ECONOMÍA Gobernación de Santa Cruz urge solución para importar diésel para el agro
La Gobernación de Santa Cruz ha subrayado la urgencia de obtener alrededor de cuatro millones de litros de diésel para evitar que la producción agrícola se detenga. Rolando Schrupp, representante del Gobierno departamental, aclaró que la problemática no radica en la escasez del producto o en la capacidad de distribución, sino en las restricciones legales que impiden el acceso al combustible.
Durante una entrevista en el programa ON- Otra Noche con Sissi, Schrupp destacó que el sector agropecuario es crucial para el abastecimiento de alimentos en el país y que una falta de diésel podría tener repercusiones significativas. "El agro necesita actualmente cuatro millones de litros de diésel para mantener su producción, la cual es esencial para nuestra alimentación", afirmó el vocero.
La Gobernación busca utilizar su autonomía para convertirse en un facilitador en la cadena de importación y distribución de combustibles, estableciendo alianzas con empresas privadas. Esta iniciativa surge tras el anuncio del gobernador Juan Pablo Velasco sobre un acuerdo con una firma internacional para la importación y comercialización de combustibles a precios internacionales, sin subsidios.

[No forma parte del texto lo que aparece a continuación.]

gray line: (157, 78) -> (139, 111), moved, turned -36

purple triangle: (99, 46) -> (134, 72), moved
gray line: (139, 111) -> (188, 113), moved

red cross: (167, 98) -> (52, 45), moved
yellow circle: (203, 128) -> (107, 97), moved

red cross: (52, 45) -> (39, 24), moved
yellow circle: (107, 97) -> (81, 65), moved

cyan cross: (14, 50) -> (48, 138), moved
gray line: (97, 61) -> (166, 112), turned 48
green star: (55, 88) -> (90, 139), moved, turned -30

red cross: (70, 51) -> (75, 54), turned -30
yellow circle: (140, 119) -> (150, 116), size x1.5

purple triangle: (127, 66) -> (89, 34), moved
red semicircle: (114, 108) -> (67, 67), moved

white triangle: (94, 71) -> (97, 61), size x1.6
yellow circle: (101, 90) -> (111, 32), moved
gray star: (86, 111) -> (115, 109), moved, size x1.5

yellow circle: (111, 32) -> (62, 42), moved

"La infraestructura necesaria ya está disponible", aseguró Schrupp, añadiendo que los surtidores tienen la capacidad de comercializar diésel, aunque carecen del producto. Lo que se busca no es que la Gobernación gestione nuevos surtidores, sino que actúe como un ente facilitador entre importadores, distribuidores y consumidores.

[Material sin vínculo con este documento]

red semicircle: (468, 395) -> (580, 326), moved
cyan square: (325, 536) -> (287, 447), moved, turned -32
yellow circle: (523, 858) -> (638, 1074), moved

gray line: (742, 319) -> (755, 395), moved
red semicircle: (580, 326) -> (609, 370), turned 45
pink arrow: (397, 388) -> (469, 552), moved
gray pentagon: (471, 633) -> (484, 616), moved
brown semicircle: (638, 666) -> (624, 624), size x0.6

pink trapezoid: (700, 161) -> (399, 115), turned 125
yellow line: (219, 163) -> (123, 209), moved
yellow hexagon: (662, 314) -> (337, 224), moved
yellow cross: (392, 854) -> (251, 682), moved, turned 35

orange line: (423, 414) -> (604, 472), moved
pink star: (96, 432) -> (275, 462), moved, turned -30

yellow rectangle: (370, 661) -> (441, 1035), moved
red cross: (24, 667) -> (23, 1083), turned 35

Uno de los principales retos que enfrenta esta propuesta es la necesidad de un decreto que otorga el marco legal adecuado para implementar las competencias autonómicas. Schrupp hizo un llamado al presidente Rodrigo Paz Pereira para que se emita dicha normativa que permitiría a la Gobernación operar sin las limitaciones actuales.
El vocero también cuestionó las diferencias de precios en el mercado, donde el diésel puede costar hasta Bs 17 por litro en algunos lugares, mientras que en surtidores está a alrededor de Bs 10. Este desbalance fomenta el mercado ilegal, lo que dificulta aún más el acceso al combustible para pequeños productores y comunidades.
De acuerdo con Schrupp, es urgente actuar, ya que las cosechas no pueden esperar hasta 2027. La Gobernación ya está trabajando en la estructura legal y mantiene diálogos con proveedores, con el objetivo de socializar la propuesta con la ciudadanía y avanzar en negociaciones con las autoridades nacionales. Aunque el enfoque inicial es el sector agropecuario, se espera que cualquier solución beneficie a otros sectores económicos.
"La paralización del agro no solo afectaría los ingresos de los productores, sino que pondría en riesgo la seguridad alimentaria del país", advirtió Schrupp, resaltando la importancia de actuar rápidamente para evitar una crisis más profunda.